Why You Crave Sweets After A Meal + How To Stop It




I often hear from new clients that they feel stuck craving something sweet after a meal. As someone who grew up always having dessert, it was quite a learning process for me to shift that habit. Many beat themselves up for falling into the sweet craving trap after meals and feel that's the hardest time to master cravings.
My book Eat to Feel Full and Nourish Yourself for Good focuses on learning how to master our appetite and our cravings. We tend to get stuck thinking we have to diet and strengthen our willpower to eat better, but if we understand more about how food affects us, we can navigate our choices differently and naturally master our cravings.
Sugar cravings can come from a physical imbalance.
There are basic physical reasons why we crave something sweet after a meal:
1. The meal was too salty.
Something sweet afterwards is the body’s way of trying to create balance. Eating salty food makes us feel like we “have to have” something sweet or we won’t feel at peace.
2. You ate too many simple carbs.
Simple carbs trigger the desire to keep going because the fast rise in blood-sugar causes the insulin to rise too, and now you want more.
If you aren't feeling full and nourished after the meal, you might be missing the “magic” ingredients of fat and fiber necessary to reach the point of satiation. Something sweet feels like the missing element.
3. Being unmindful, eating too fast or not chewing.
The digestive system needs us to chew well, because the enzymes in the saliva start the digestive process, and chewing is how we mix the food with the saliva.
4. You’re dehydrated.
You may need water after the meal. Avoid drinking water with the meal since that can cause you to not digest the meal as well. When you don’t digest well, you end up wanting something sweet.
The first step is mindfulness
Once we rule out physical imbalances, we should check on our automatic habits. Is finishing a meal an automatic trigger for wanting something sweet?
We set up habits based on triggers, and it doesn't take much for a habit to become a mindless, automatic behavior. To choose another action is a practice of not only mindfulness, but also patience and commitment.

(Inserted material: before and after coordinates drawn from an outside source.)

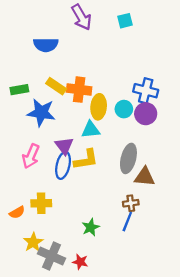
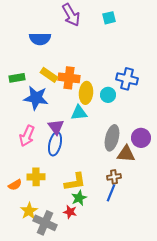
purple circle: (146, 114) -> (141, 138), moved
yellow L-shape: (86, 160) -> (75, 182), moved
red star: (80, 262) -> (70, 212), moved

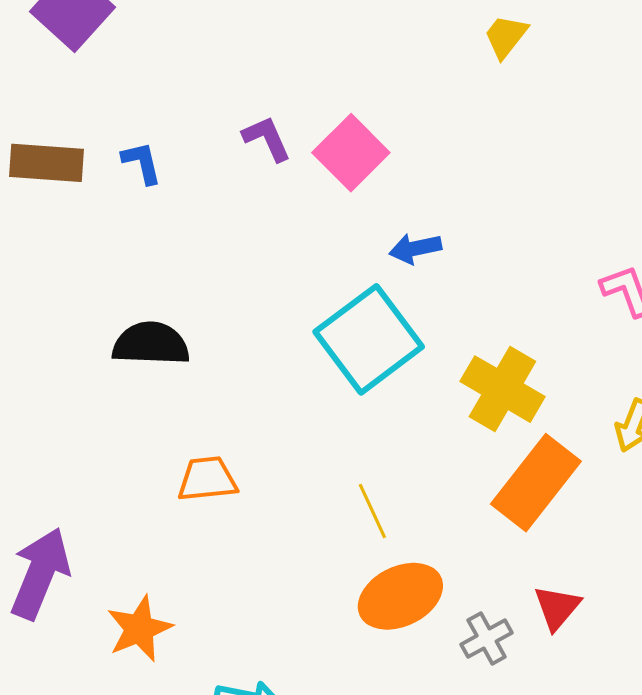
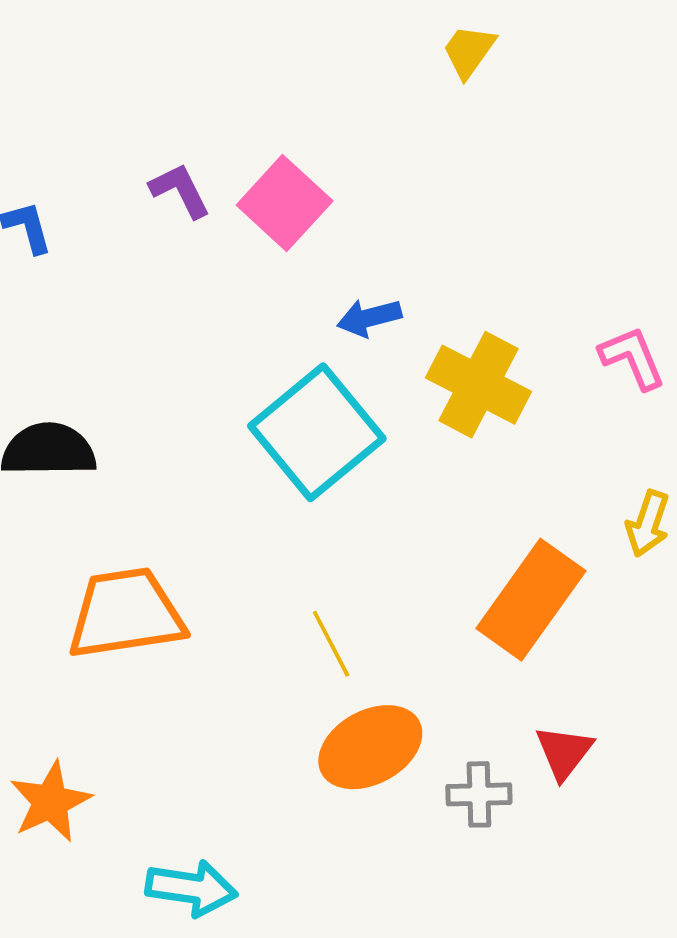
yellow cross: (502, 389) -> (479, 385), moved
orange trapezoid: (207, 479) -> (126, 614), size x1.6
gray cross: (487, 639) -> (479, 794), turned 30

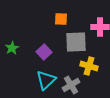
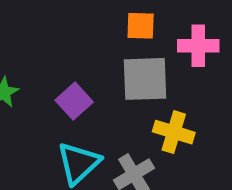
orange square: (61, 19) -> (141, 26), moved

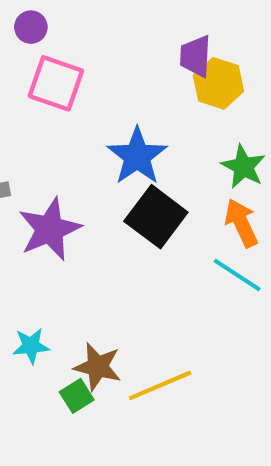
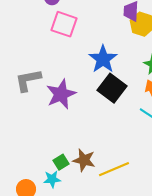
cyan star: (31, 346) -> (52, 179), moved
green square: (77, 396) -> (61, 162), moved

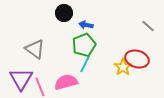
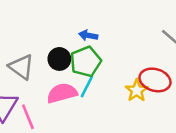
black circle: (64, 13) -> (59, 59), moved
pink semicircle: (66, 82) -> (62, 93), moved

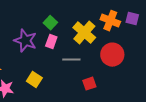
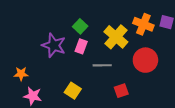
yellow square: (34, 80) -> (73, 91), moved

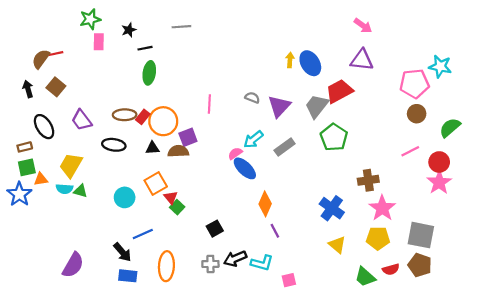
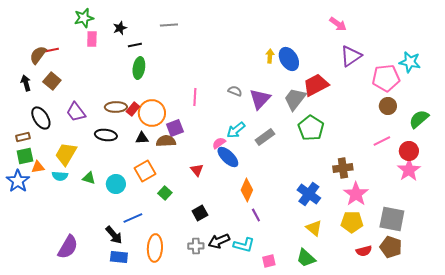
purple triangle: (362, 60) -> (351, 56), moved, turned -40
green triangle: (81, 191) -> (89, 178), moved
red triangle: (171, 197) -> (197, 170), moved
green trapezoid: (365, 277) -> (306, 258), moved

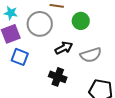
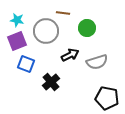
black cross: (58, 77) -> (51, 82), moved, turned 30

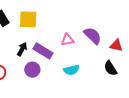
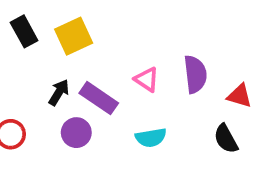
yellow square: (28, 19) -> (74, 36), turned -30
purple semicircle: (93, 36) -> (195, 74), turned 36
pink triangle: (67, 40) -> (147, 79), turned 40

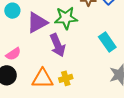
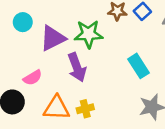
pink semicircle: (13, 54) -> (33, 78), moved

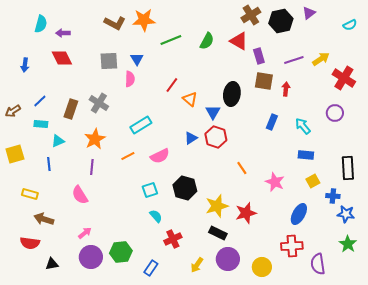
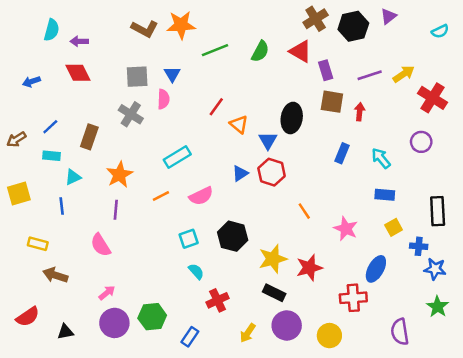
blue arrow: (25, 65) -> (31, 82), turned 64
gray cross: (99, 103) -> (131, 114), moved
red semicircle: (30, 243) -> (28, 317), moved, turned -42
red cross: (292, 246) -> (353, 298), moved

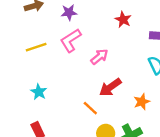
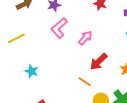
yellow line: (36, 47) -> (16, 38), moved
cyan star: (39, 92) -> (32, 71), moved

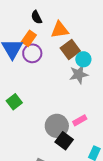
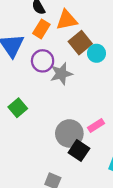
orange rectangle: (29, 38) -> (41, 29), moved
purple circle: (32, 53) -> (43, 61), moved
gray star: (79, 74) -> (61, 74), moved

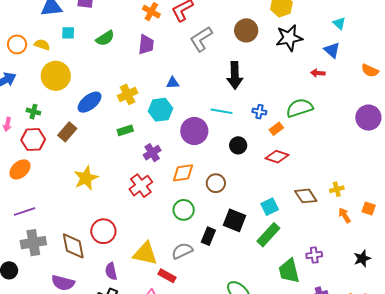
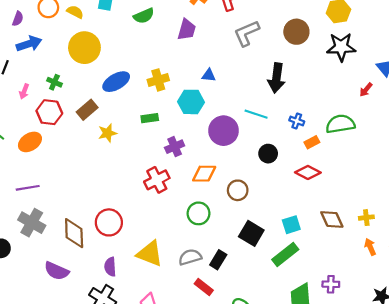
red arrow: (318, 73) -> (366, 90), turned -64
yellow star: (86, 178) -> (107, 133), moved, size x0.7
black rectangle: (208, 236) -> (218, 260), moved
gray cross: (33, 243) -> (32, 223), turned 30
red rectangle: (167, 276) -> (204, 287), moved

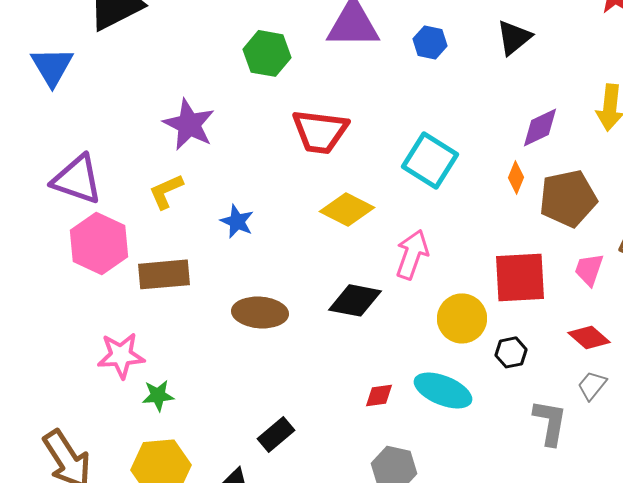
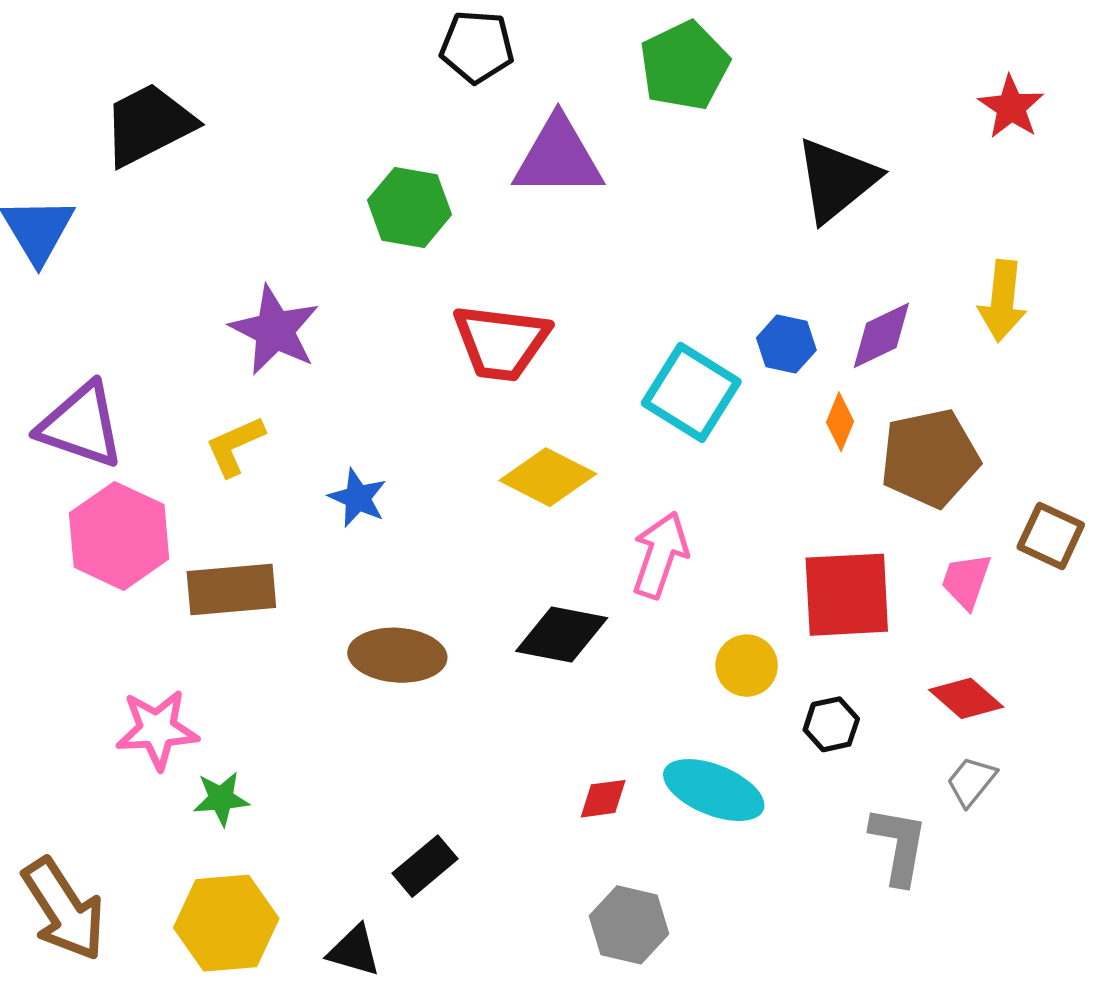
black triangle: (514, 37) -> (836, 180), size x1.4
blue hexagon: (430, 42) -> (786, 344), moved
yellow circle: (462, 318) -> (747, 666), size x0.7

Many think of habits as something to get rid of and rely on willpower, but we actually have to retrain ourselves and choose a new one.
What happens before the cravings hit is the clue to what turns on your unconscious reactionary behavior. Unconscious reactionary behavior causes us to feel stuck in patterns where we realize afterwards that we “did it again."
Becoming mindful of our triggers is a fantastic opportunity to get to know ourselves better, so it's important to be curious rather than critical.
The first step in becoming familiar with our triggers is to simply notice them by asking (with curiosity, not judgment):
  • What did I do right before?
  • How did I feel right before?
  • What happened in my environment that affected me right before?
Triggers come in many shapes and forms. It can be anything from a smell, sound, or just a daily routine that causes you to act in a certain way.
Example: You walk by the coffee shop and smell the coffee. You normally get something sweet with your coffee, so even if you don’t want coffee right then and there, the smell of the coffee might trigger the sugar craving.
Using mindfulness to make a healthy change for good.
We tend to think of habits as good and bad, and we judge ourselves for them. What makes a lasting difference for my clients is becoming familiar with their habit by “logging them”, or taking note, in a cause-and-effect kind of way.
The goal is to learn how you feel before, during, and after eating something sweet.
It's not easy to disconnect from the chatter of the mind (the judgment) but start by putting your “mind in your belly.” Focus your attention to a point in your belly and just notice how it feels there. There's no right or wrong, it's just about getting to know how you feel. This is a great practice when sugar cravings kick in, because it'll help you get closer to knowing the craving.
It's important to look at this process as a positive and motivating one. To make lasting healthy changes, we need to train our mind.
When we shift these habits, we can live nourished and look forward to the person we are becoming as we make new choices along the way.

Have patience — it's not about a quick fix, it's a process of training your mind and learning to navigate the challenges with new choices.